Premeditated murder and felony murder have different elements even though there is one statutory offense of murder.’ ” (People v. Benavides (2005) 35 Cal.4th 69, 101.) “In the context of first degree murder, ‘ “premeditated” means “considered beforehand,” and “deliberate” means “formed or arrived at or determined upon as a result of careful thought and weighing of considerations for and against the proposed course of action.” ’ ” (People v. Lee (2011) 51 Cal.4th 620, 636 (Lee).) The required mind state “is uniquely subjective and personal. It requires more than a showing of intent to kill; the killer must act deliberately, carefully weighing the considerations for and against a choice to kill before he or she completes the acts that caused the death.” (People v. Chiu (2014) 59 Cal.4th 155, 166.)
In contrast, “[t]he felony-murder rule makes a killing while committing certain felonies murder without the necessity of further examining the defendant’s mental.) “For conviction, the prosecution must establish that the defendant, either before or during the commission of the acts that caused the victim’s death, had the specific intent to commit one of the listed felonies.” (People v. Lewis (2001) 25 Cal.4th 610, 642.)
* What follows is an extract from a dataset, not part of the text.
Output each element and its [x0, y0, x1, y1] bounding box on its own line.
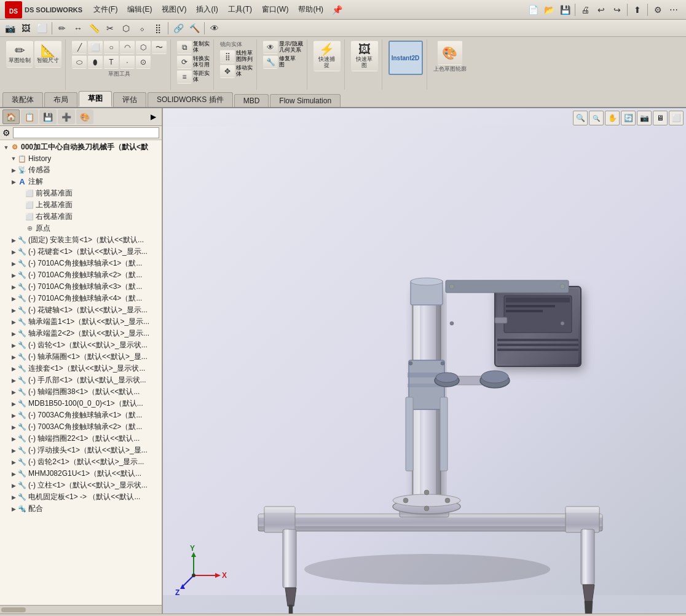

Jury instructions on two theories of murder and presumption jury relief on factually valid theory
Generally speaking, “[w]hen a jury is instructed on two theories of first degree murder, a first degree murder verdict will be upheld [even] if there is insufficient evidence as to one of the theories.” (People v. Sandoval (2015) 62 Cal.4th 394, 424.) In such cases, where “the inadequacy of proof” as to one of the theories of first degree murder is “purely factual,” it is presumed that the jury is “fully equipped to detect” the deficiency and must have relied on the other, factually valid theory. (People v. Guiton (1993) 4 Cal.4th 1116.)
No presumption if record shows verdict rested on the inadequate ground
But this presumption does not apply if there is “an affirmative indication in the record that the verdict actually did rest on the inadequate ground.” (People v. Guiton, supra, 4 Cal.4th at p. 1129.) Here, it is clear that some of the jurors accepted the premeditated-murder theory and others accepted the felony-murder theory. On the second day of deliberations, the jury sent a note to the trial court that stated, “The jurors are split over (1) malice aforethought [and] (2) felony murder. Some agree that (1) has been proven but not (2). Some believe (2) has been proven but not (1). Our understanding is that if all jurors agree to one or the other, this is sufficient to find the defendant guilty [of] the crime of murder in [the] first degree.” The court sent a response confirming that the jurors “[did] not all need to agree on the same theory” to convict Wear of first degree murder.
Thus, the record contains affirmative indications that some jurors convicted Wear of first degree murder based on the felony-murder theory and others did so based on the premeditated-murder theory. As a result, the court must reverse unless substantial evidence supports both theories. (See People v. Nelson (2016) 1 Cal.5th 513, 552.)
Neither party asked the court to exercise its authority to reduce Wear’s conviction to second degree murder. The Court left open question whether second degree murder is lesser included offense of first degree felony murder.